- **Activity**
Please copy all of the data that follows exactly, leaving any pictures out.
───
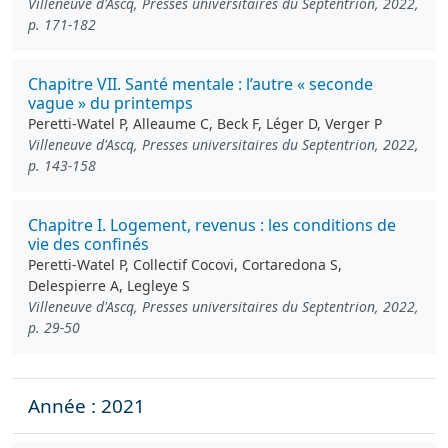
Villeneuve d'Ascq, Presses universitaires du Septentrion, 2022,
p. 171-182
Chapitre VII. Santé mentale : l’autre « seconde
vague » du printemps
Peretti-Watel P, Alleaume C, Beck F, Léger D, Verger P
Villeneuve d'Ascq, Presses universitaires du Septentrion, 2022,
p. 143-158
Chapitre I. Logement, revenus : les conditions de
vie des confinés
Peretti-Watel P, Collectif Cocovi, Cortaredona S,
Delespierre A, Legleye S
Villeneuve d'Ascq, Presses universitaires du Septentrion, 2022,
p. 29-50
Année : 2021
───
- **Answer section**
Villeneuve d'Ascq, Presses universitaires du Septentrion, 2022,
p. 171-182
Chapitre VII. Santé mentale : l’autre « seconde
vague » du printemps
Peretti-Watel P, Alleaume C, Beck F, Léger D, Verger P
Villeneuve d'Ascq, Presses universitaires du Septentrion, 2022,
p. 143-158
Chapitre I. Logement, revenus : les conditions de
vie des confinés
Peretti-Watel P, Collectif Cocovi, Cortaredona S,
Delespierre A, Legleye S
Villeneuve d'Ascq, Presses universitaires du Septentrion, 2022,
p. 29-50
Année : 2021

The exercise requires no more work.